[TASK DETAILS] Which lines of the records below contain the string "omče"? Report each of them.

Top of ENTRIES SUPPLIED

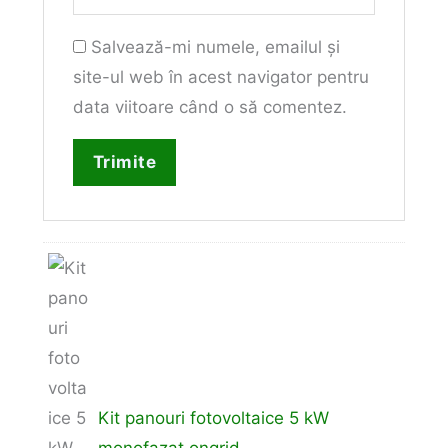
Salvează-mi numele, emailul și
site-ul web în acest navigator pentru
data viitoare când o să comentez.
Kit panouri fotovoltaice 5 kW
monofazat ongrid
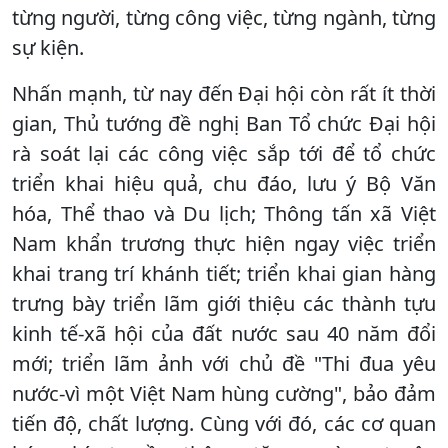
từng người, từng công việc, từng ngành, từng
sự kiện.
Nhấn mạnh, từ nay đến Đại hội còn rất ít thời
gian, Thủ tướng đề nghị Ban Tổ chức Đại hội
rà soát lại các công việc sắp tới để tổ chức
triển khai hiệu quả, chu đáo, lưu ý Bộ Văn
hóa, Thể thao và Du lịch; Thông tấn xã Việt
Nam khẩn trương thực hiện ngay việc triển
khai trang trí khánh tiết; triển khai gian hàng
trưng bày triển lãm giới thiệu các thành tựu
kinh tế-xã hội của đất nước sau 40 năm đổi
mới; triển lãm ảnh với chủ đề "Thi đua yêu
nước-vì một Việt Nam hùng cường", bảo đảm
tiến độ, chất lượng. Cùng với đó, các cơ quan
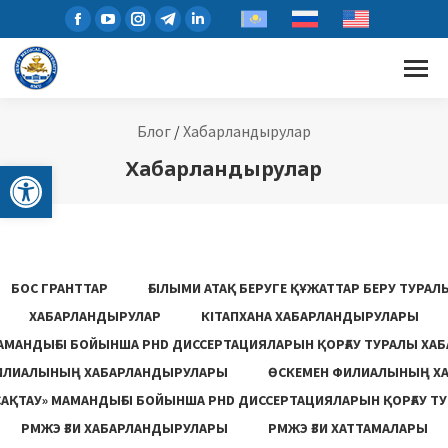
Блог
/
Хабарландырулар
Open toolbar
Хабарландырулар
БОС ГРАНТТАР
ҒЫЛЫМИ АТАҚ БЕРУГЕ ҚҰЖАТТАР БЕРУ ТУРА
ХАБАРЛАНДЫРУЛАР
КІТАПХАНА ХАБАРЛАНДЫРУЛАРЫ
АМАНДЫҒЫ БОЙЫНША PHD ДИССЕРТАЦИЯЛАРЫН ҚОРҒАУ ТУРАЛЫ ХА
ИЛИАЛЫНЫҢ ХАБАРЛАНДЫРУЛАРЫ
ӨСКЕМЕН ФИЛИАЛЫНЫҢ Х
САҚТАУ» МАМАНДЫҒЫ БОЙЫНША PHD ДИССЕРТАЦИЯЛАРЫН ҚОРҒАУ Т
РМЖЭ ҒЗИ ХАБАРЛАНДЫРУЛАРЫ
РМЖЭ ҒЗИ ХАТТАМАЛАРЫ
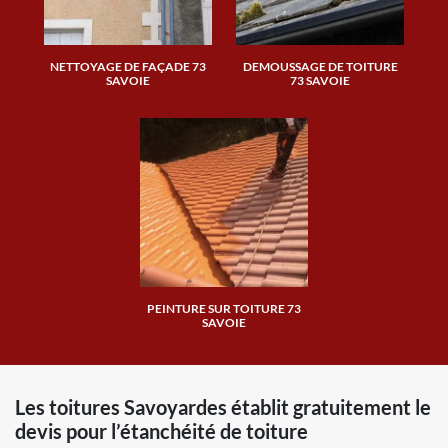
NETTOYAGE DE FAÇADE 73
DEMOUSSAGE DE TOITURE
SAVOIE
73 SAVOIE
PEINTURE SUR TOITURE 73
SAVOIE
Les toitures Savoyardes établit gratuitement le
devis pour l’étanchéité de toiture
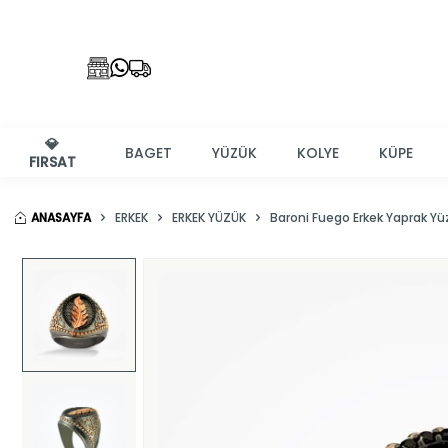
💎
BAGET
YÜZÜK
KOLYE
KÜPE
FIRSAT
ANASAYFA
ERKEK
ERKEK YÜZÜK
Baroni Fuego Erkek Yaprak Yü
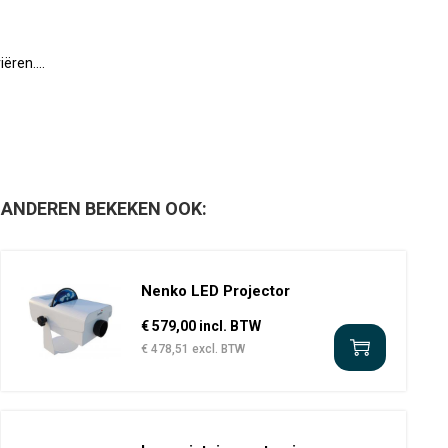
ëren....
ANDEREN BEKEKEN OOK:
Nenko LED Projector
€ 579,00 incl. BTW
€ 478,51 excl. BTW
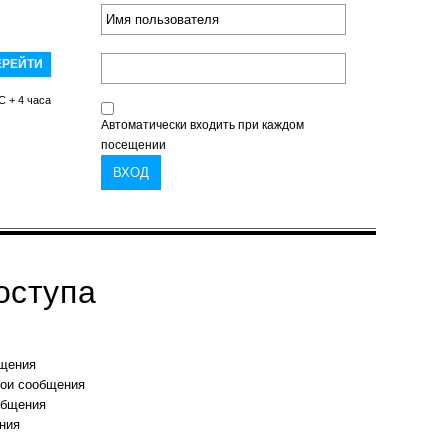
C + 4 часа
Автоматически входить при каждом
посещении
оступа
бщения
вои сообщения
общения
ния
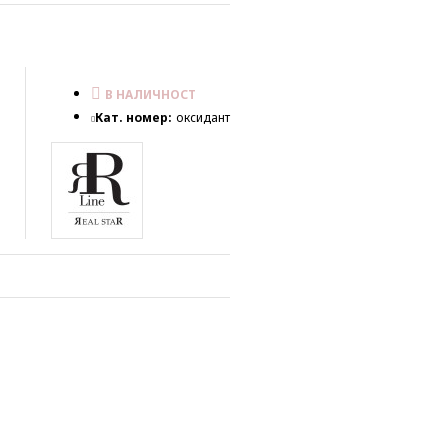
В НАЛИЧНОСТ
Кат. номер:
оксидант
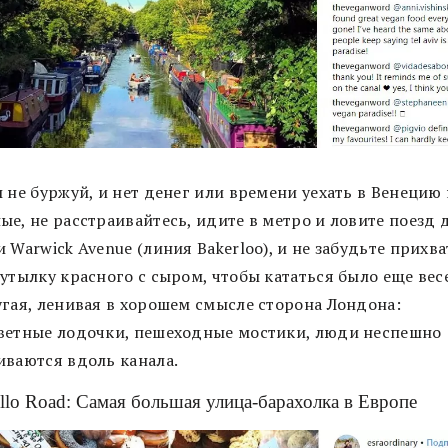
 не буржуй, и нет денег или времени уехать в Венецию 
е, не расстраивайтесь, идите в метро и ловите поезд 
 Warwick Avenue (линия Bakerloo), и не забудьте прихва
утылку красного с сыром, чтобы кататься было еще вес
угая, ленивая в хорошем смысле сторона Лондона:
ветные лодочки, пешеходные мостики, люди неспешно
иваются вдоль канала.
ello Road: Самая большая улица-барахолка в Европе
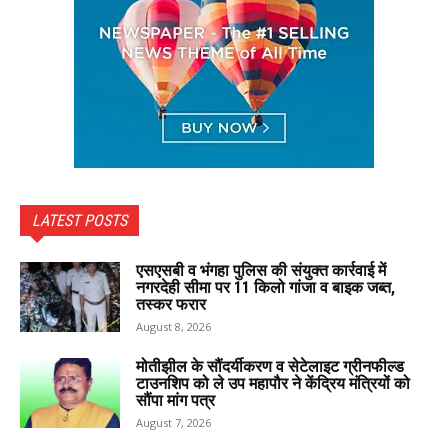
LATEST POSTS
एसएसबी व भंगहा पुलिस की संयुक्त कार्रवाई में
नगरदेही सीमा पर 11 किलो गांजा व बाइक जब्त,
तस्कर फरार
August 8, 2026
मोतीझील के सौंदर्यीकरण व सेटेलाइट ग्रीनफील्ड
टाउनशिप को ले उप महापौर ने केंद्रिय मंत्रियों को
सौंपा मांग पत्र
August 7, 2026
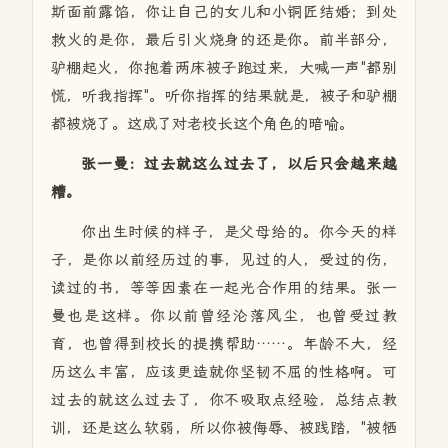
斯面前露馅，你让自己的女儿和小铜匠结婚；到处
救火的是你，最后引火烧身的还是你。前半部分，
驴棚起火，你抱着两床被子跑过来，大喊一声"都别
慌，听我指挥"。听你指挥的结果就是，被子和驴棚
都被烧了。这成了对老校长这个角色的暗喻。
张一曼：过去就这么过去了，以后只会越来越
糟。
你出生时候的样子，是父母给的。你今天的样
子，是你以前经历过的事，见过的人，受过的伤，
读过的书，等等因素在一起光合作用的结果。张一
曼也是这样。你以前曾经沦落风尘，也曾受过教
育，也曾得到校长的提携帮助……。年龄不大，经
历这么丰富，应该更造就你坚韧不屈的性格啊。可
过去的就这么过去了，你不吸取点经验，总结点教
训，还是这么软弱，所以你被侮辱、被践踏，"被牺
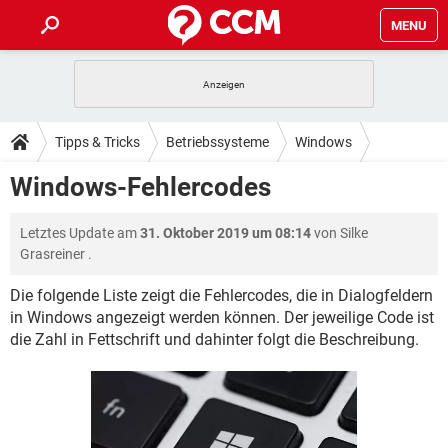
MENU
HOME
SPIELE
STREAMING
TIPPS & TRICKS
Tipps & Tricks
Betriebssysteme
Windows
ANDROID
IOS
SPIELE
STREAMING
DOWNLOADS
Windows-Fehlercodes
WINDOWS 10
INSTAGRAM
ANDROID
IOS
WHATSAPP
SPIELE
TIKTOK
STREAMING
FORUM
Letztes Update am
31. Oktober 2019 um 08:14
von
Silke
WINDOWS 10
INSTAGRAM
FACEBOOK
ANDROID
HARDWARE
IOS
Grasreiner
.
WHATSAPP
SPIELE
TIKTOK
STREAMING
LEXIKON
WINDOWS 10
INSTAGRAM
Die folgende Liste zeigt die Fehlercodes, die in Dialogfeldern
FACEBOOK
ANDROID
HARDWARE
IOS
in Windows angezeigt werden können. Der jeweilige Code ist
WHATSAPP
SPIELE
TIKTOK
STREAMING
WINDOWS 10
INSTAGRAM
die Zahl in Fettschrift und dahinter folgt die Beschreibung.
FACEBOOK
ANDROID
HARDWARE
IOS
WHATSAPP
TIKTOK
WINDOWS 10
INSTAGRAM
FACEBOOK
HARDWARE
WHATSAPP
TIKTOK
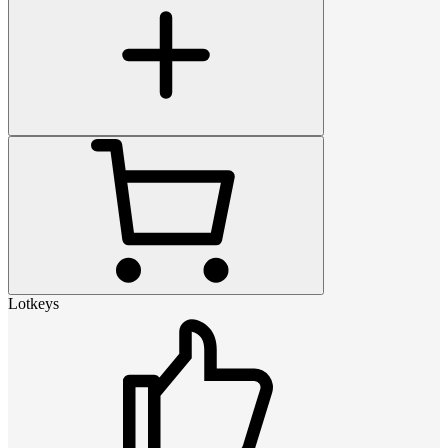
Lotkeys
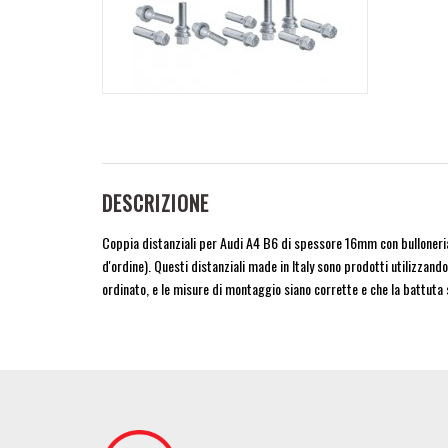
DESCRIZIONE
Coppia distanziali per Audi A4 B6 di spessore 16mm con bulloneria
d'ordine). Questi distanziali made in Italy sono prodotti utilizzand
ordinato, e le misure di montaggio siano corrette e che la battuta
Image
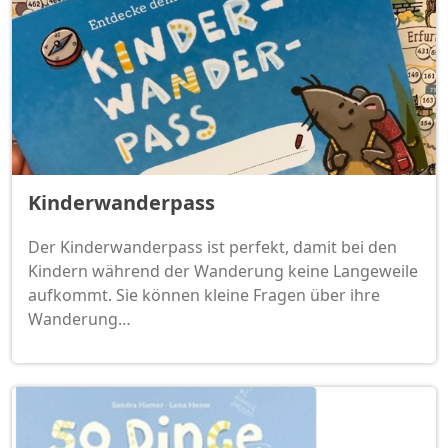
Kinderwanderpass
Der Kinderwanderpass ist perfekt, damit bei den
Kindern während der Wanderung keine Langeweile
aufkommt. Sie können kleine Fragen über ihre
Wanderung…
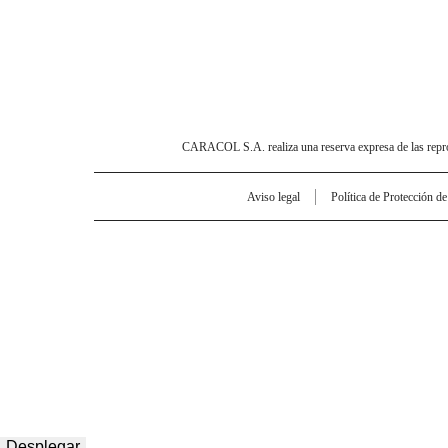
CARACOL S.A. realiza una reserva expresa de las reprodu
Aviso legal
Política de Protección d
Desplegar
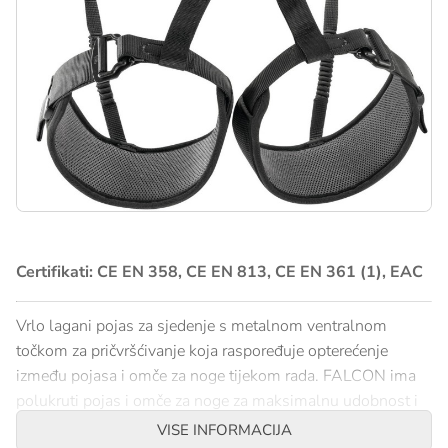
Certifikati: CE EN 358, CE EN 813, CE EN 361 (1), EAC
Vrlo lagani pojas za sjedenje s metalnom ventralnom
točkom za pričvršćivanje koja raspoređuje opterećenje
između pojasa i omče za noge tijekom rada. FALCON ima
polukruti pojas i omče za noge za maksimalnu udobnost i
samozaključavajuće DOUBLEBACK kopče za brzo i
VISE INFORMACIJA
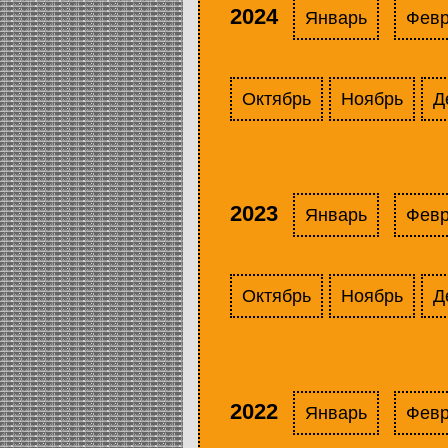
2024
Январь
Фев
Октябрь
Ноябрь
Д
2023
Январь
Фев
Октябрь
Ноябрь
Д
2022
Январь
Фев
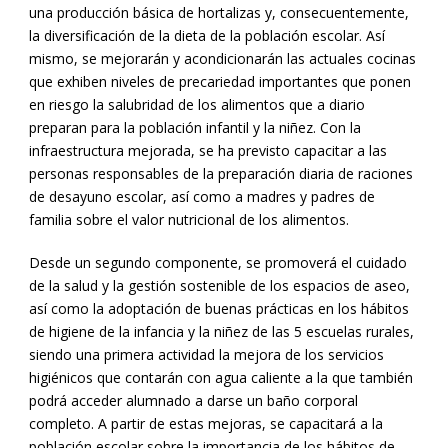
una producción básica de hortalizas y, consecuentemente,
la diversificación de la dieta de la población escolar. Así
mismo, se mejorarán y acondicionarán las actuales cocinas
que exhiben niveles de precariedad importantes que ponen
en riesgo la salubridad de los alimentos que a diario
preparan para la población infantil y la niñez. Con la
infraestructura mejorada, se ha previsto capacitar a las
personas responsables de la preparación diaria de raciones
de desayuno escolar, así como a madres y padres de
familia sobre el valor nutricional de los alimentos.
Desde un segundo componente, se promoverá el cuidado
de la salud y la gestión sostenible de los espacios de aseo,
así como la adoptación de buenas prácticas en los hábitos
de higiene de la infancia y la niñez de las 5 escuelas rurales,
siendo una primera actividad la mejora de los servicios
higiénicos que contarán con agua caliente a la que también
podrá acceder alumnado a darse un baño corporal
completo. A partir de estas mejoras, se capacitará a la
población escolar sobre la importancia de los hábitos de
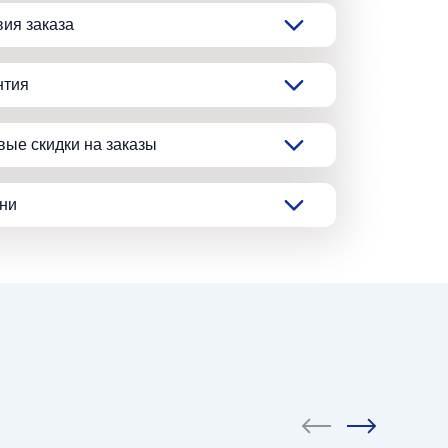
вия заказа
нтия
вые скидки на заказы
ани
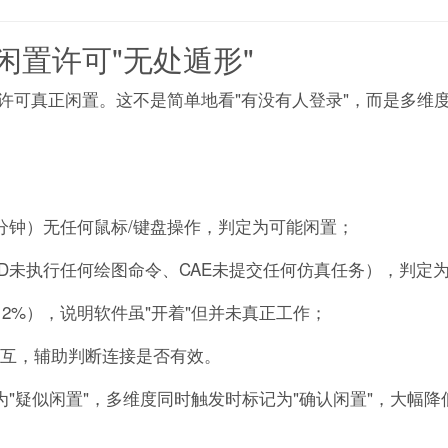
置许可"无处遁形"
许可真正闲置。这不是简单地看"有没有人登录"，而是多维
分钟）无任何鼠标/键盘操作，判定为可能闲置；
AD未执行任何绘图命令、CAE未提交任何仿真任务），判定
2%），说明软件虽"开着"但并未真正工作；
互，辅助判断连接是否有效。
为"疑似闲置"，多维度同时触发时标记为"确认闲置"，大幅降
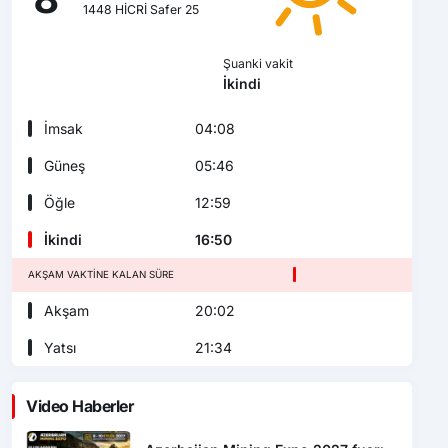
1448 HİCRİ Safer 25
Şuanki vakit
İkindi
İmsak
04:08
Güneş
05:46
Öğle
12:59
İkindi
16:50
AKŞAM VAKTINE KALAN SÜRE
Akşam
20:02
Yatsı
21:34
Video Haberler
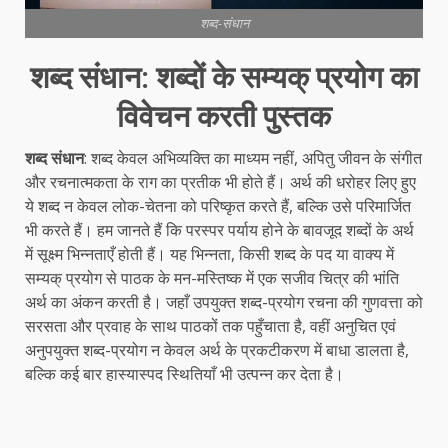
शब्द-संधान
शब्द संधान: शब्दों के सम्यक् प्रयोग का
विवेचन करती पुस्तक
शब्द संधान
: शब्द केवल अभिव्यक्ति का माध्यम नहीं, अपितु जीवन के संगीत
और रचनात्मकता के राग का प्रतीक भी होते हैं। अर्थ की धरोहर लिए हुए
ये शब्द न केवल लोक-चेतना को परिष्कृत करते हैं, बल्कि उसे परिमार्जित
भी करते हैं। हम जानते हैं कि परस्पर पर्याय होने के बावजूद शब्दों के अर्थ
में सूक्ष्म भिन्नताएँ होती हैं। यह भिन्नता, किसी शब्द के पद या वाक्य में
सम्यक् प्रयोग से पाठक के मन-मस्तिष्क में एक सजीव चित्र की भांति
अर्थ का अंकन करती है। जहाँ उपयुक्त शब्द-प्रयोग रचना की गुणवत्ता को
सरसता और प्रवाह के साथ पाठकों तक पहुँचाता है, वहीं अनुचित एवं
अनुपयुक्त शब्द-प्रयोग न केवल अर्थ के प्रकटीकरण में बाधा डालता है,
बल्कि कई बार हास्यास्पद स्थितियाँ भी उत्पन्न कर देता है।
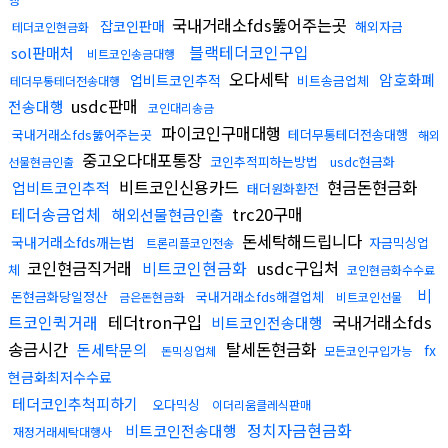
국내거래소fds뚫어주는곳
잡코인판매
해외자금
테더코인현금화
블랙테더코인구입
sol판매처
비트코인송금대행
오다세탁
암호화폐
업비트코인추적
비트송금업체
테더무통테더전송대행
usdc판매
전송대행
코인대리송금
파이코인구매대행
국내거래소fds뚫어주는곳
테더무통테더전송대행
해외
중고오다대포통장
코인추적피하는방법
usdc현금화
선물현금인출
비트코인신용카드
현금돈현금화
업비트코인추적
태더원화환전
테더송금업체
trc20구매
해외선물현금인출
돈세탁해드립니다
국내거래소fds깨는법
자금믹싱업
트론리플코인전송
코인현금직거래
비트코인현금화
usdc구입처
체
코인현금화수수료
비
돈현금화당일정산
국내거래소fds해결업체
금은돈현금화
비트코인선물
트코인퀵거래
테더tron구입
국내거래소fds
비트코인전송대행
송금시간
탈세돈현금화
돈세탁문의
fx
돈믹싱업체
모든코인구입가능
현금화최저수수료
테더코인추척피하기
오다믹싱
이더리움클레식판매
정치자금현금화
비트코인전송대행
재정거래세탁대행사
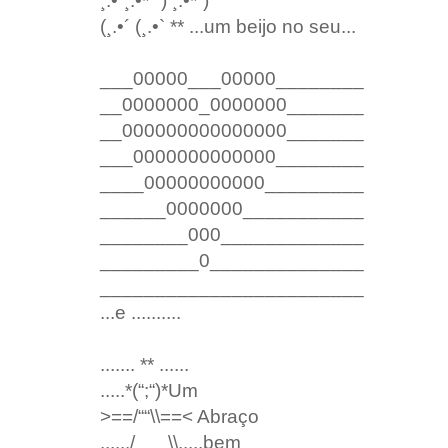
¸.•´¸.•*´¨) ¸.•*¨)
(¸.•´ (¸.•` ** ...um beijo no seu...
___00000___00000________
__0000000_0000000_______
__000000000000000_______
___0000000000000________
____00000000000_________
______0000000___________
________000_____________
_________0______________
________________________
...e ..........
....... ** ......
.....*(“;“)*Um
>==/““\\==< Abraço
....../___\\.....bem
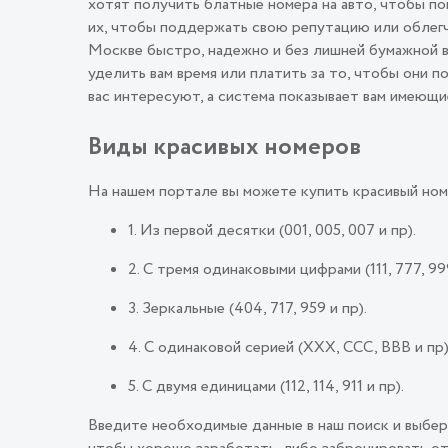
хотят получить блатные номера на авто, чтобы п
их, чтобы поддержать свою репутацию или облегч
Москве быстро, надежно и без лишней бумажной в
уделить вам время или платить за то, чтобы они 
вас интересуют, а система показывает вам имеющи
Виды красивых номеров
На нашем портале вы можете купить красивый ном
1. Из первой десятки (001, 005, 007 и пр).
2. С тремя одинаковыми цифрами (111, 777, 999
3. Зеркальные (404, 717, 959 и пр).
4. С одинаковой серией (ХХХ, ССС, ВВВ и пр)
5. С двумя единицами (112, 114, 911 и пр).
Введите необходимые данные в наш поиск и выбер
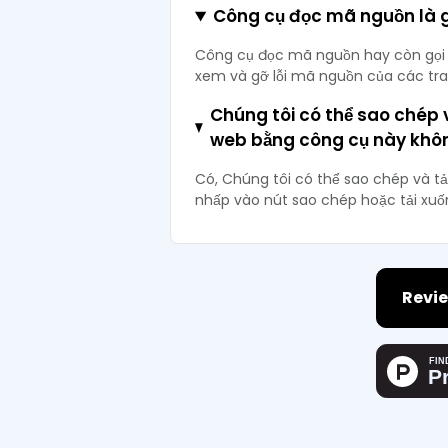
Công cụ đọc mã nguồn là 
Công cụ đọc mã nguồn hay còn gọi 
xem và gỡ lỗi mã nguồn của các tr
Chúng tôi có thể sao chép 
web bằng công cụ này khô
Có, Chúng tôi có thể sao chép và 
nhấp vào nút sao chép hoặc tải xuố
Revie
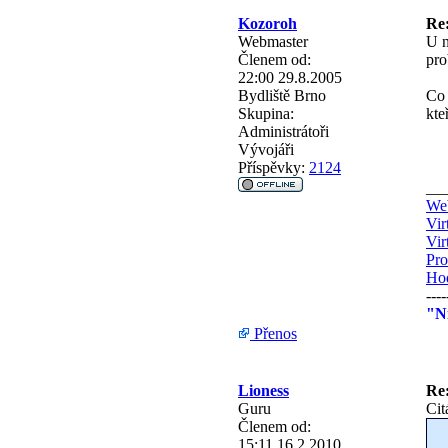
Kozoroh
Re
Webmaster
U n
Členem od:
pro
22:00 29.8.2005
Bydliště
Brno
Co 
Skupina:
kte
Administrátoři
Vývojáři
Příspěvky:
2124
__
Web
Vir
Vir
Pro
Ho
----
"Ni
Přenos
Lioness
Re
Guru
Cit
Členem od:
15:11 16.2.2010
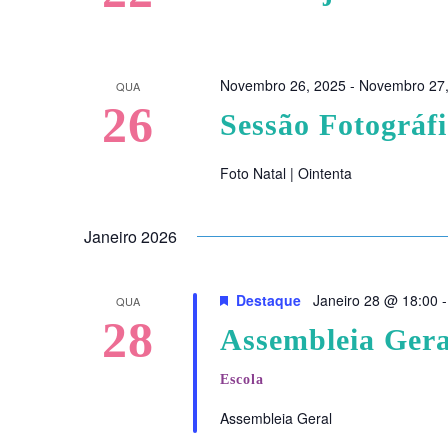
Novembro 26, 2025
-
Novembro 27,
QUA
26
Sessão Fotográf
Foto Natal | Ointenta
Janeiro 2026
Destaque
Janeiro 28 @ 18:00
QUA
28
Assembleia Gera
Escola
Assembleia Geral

Bottom of ENTRIES SUPPLIED

[EXERCISE RESPONSE]
između pojasa i omče za noge tijekom rada. FALCON ima
polukruti pojas i omče za noge za maksimalnu udobnost i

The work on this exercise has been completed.